Work to be completed
Exact copy, no pictures: set down every entry below as written.

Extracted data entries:
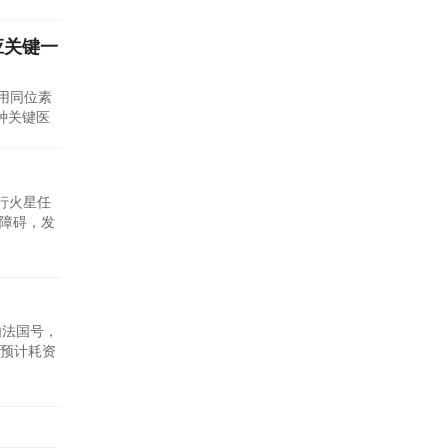
化能力主
应关键一
用同位素
三种关键医
，为肿瘤患
患者占世
行火星任
除障碍，发
进技术从
r-1
由法国号，
预计耗资
导致军事
舰，将于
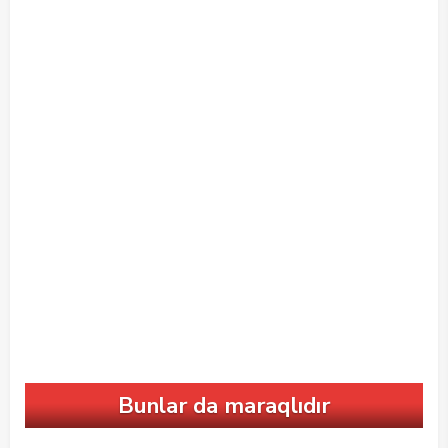
Bunlar da maraqlıdır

Your response
化能力主
应关键一
用同位素
三种关键医
，为肿瘤患
患者占世
行火星任
除障碍，发
进技术从
r-1
由法国号，
预计耗资
导致军事
舰，将于
Bunlar da maraqlıdır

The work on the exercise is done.